(82)関心、注意払われる情報発信を

アサヒグループホールディングス・広報部門ゼネラルマネージャー 田中隆之氏

日本工業新聞社の経済情報紙「フジサンケイ ビジネスアイ」にて、広報部門のエキスパートに取材をしてご紹介しております。

フジサンケイ ビジネスアイ
コーナー 「広報エキスパート」
取材先 カーリットホールディングス・広報部長 澤幸之氏
新聞発行日 2018年11月22日(木)掲載

広報のプロに広報戦略を聞く。広報エキスパート

【プロフィル】
澤幸之(さわ・こうし)
 1994年慶大商卒、明治乳業(現明治)国際部、芸能プロダクションを経て2013年日本カーリツト(現カーリットホールディングス)入社。14年広報部。18年から現職。


─創業100周年を迎えました
 京浜工業地帯の生みの親として知られる創業者の浅野総一郎が、スウェーデンの産業用爆薬「カーリット爆薬」の製造・販売特許を取得し、日本カーリット(現カーリットホールディングス)を設立したのが始まりです。

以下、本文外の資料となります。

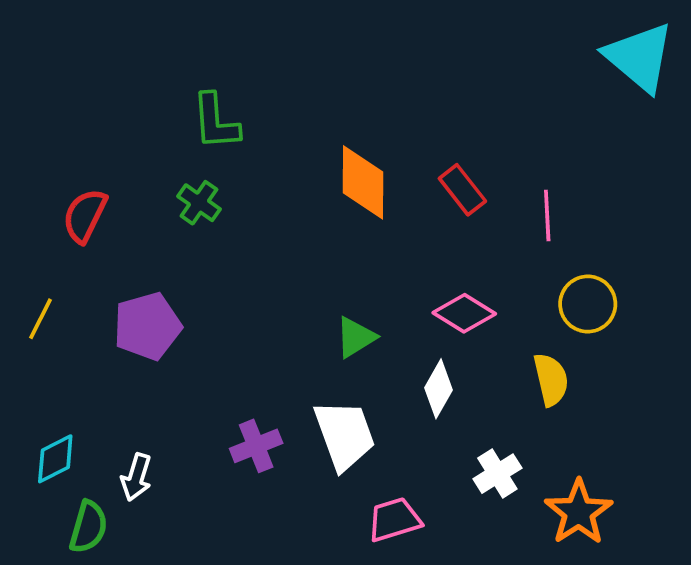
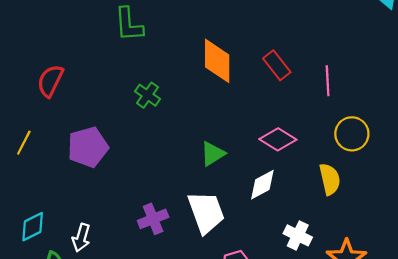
green cross: (199, 203) -> (148, 95), moved
white diamond: (439, 389) -> (262, 185), turned 32
white cross: (497, 474) -> (298, 235), turned -32

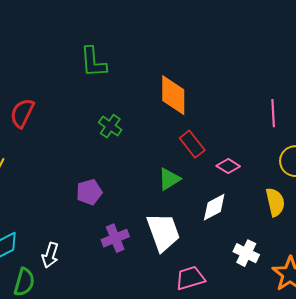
red rectangle: (277, 65) -> (192, 144), moved
pink diamond: (278, 139) -> (228, 166), size x0.7
purple pentagon: (88, 147) -> (89, 192), moved, size x0.7

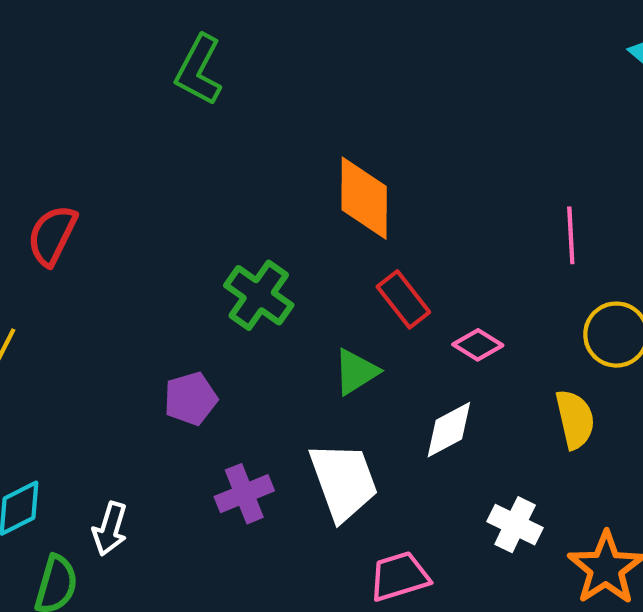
green L-shape: (93, 62) -> (199, 70), moved, turned 32
green cross: (110, 126) -> (259, 295), moved, size x1.4

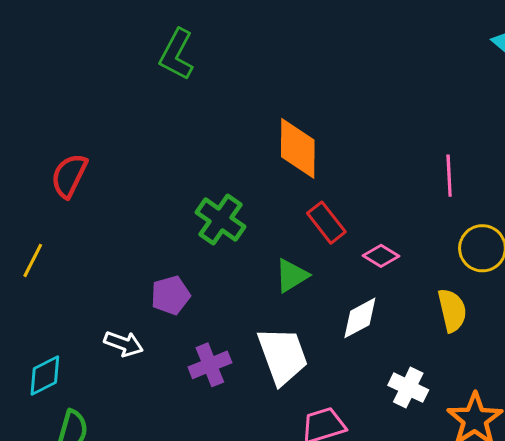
white arrow: (110, 529) -> (124, 344), moved, turned -87

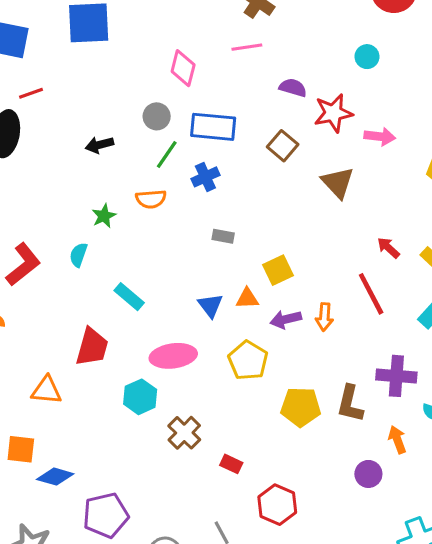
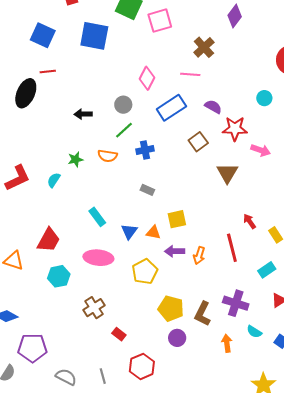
blue rectangle: (213, 127) -> (171, 108), moved, turned -52
cyan rectangle: (129, 297) -> (97, 217), moved
cyan hexagon: (140, 397) -> (59, 276), moved
purple circle: (368, 474) -> (177, 338), moved

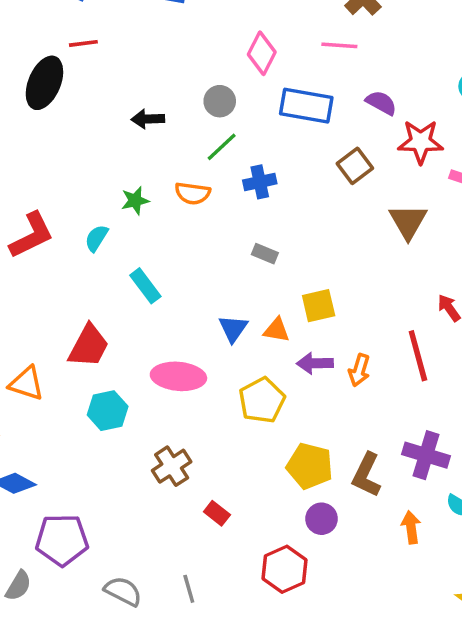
blue rectangle: (171, 108) -> (306, 106), turned 44
cyan rectangle: (97, 217) -> (145, 286), moved
red hexagon: (142, 366) -> (285, 569), moved

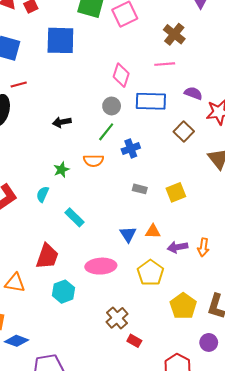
gray circle: (220, 101) -> (112, 106), moved
yellow square: (319, 306) -> (176, 192), moved
brown cross: (172, 466) -> (117, 318), moved
yellow pentagon: (310, 466) -> (183, 306), turned 30
purple circle: (322, 519) -> (209, 342), moved

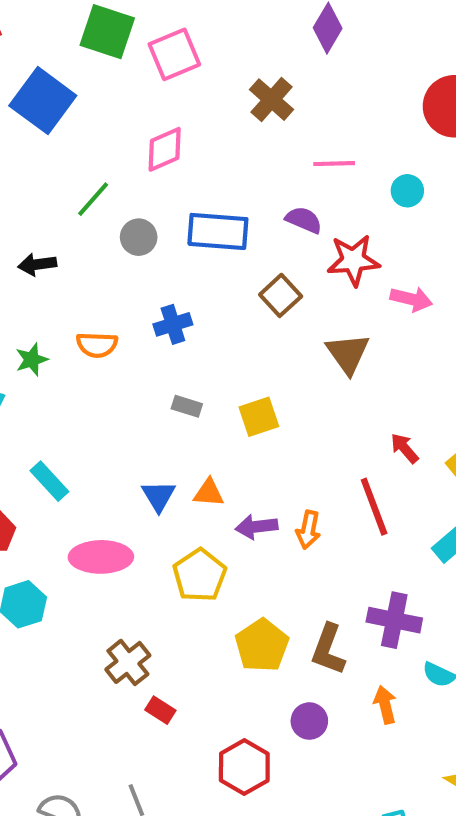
blue square: (60, 40) -> (43, 101), turned 32
pink line: (165, 64) -> (334, 164), moved
pink diamond: (121, 75) -> (165, 149), moved, turned 45
green line: (106, 132) -> (93, 199), moved
cyan rectangle: (74, 217) -> (49, 481), moved

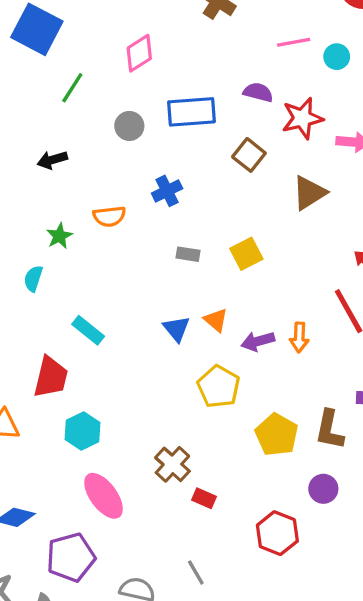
pink line: (334, 164) -> (294, 42), moved
green line: (93, 199) -> (72, 88), moved
brown triangle: (348, 353) -> (309, 193), turned 42
orange triangle: (209, 493) -> (216, 320), turned 45
pink ellipse: (101, 557) -> (104, 496), moved, turned 63

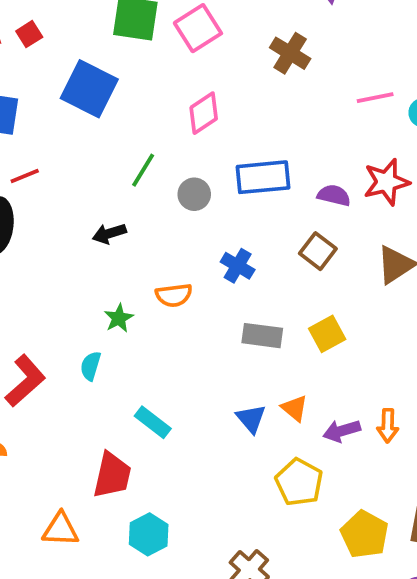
green line: (72, 88) -> (143, 170), moved
purple semicircle: (258, 92) -> (334, 195), moved
brown square: (249, 155) -> (318, 251), moved
blue cross: (167, 191) -> (238, 266), turned -32
gray rectangle: (188, 254) -> (262, 336), size x1.5

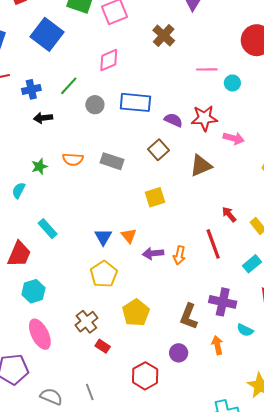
blue cross: (238, 266) -> (31, 89), moved, turned 36
gray rectangle: (262, 336) -> (112, 161), moved
yellow pentagon: (299, 482) -> (104, 274), moved
yellow pentagon: (365, 534) -> (136, 313), moved

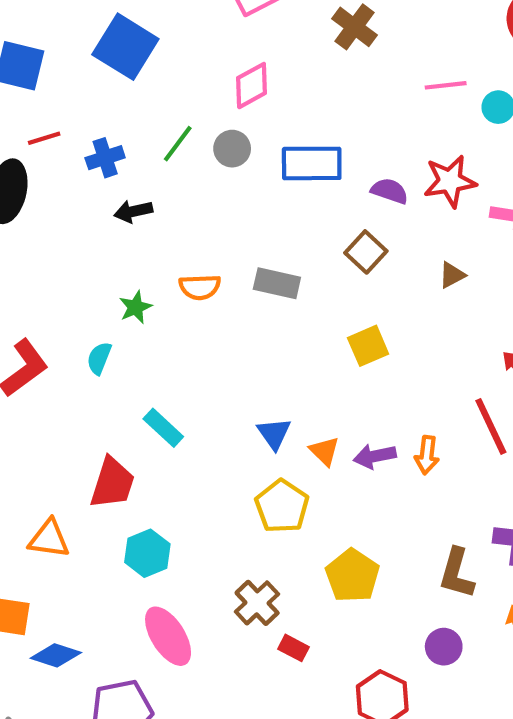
gray circle: (95, 105) -> (232, 149), moved
brown triangle: (201, 166) -> (452, 275), size x0.6
orange triangle: (129, 236) -> (325, 451), moved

以来、発炎筒やロケット推進薬原料などで、日本の産業を支えてきました。現在は、化薬・化学品・電子材料などの製造販売、電池の受託評価試験を行う「化学品事業」▷ペットボトル飲料や缶飲料の製造販売を行う「ボトリング事業」▷半導体用シリコンウェーハなどの製造販売を行う「産業用部材事業」-の3つを柱にしています。


─発炎筒は国内シェア80%以上を誇っています
 数少ない末端商品として、発炎筒を製造販売しています。高速道路などでの事故や故障の際、発炎筒で後続車に注意喚起を促すなど、交通安全面で一役買っており、テレビ番組「所さんの学校では教えてくれないそこんトコロ」でも紹介されました。2015年には日本記念日協会によって、「はつ(8)えんとう(10)」の語呂合わせで、8月10日が「発炎筒の日」と登録されました。毎年この日を活用し、テレビや新聞を通じて、自動車に搭載されている発炎筒の有効期限チェックや、正しい使用法の確認などを呼びかけています。


─ピックを備えた「スーパーハイフレヤープラスピック」が注目を集めました
 発炎筒にピックを備えた商品で、集中豪雨や台風などで車が浸水した場合、女性の力でも簡単にサイドガラスを割り、脱出することができます。ドアは膝の高さくらいの浸水でも開かなくなるため、06年の発売以来、ユーザーから高い評価をいただき、災害が多かった今年は特に注目を集めました。


─旧保土ヶ谷工場跡地への植樹が話題になりました
 創業100周年記念の一環として、横浜市保土ヶ谷区にある工場跡地の「たちばなの丘公園」にシダレサクラとヨコハマヒザクラを寄贈しました。同工場は1919年に建設、95年まで産業用爆薬や発炎筒を製造していました。跡地の一部は有料老人ホームが利用し、大部分は横浜市が掲げる「横浜みどりアップ計画」に協力し、緑地として保存されています。


─広報体制は
 広報部のメンバーは3人で、PR、IR、CSR、インナーコミュニケーションを担当しています。ここ数年、増収増益で推移しており、その実態を影響力のあるアナリストにレポートに取り上げていただいたことから、株主の関心が一段と高まっています。今年度も半期で約50人のアナリストと面談しました。グループ報「かありっと」(季刊)は、カーリットグループ社員の情報 共有を目的に、廣橋賢一社長やグループ各社のトップの考え、各職場の取組み、社員の人となりを積極的に発信しています。


─広報の課題は
 何よりも、メディアに注目してもらうことです。宣伝の世界では、「AIDMA(アイドマ)の法則」という言葉がよく使われますが、広報も同じです。AはAttention(注意)、IはInterest(関心)、DはDesire(欲求)、MはMemory(記憶)。AはAction(行動)。特に注意、関心を持ってもらうことは、大変重要です。さらなる100年に向け、宇宙、環境・エネルギー、ライフサイエンス、新材料といった幅広い研究開発への取り組みを理解してもらえるよう、広報展開を強化していきます。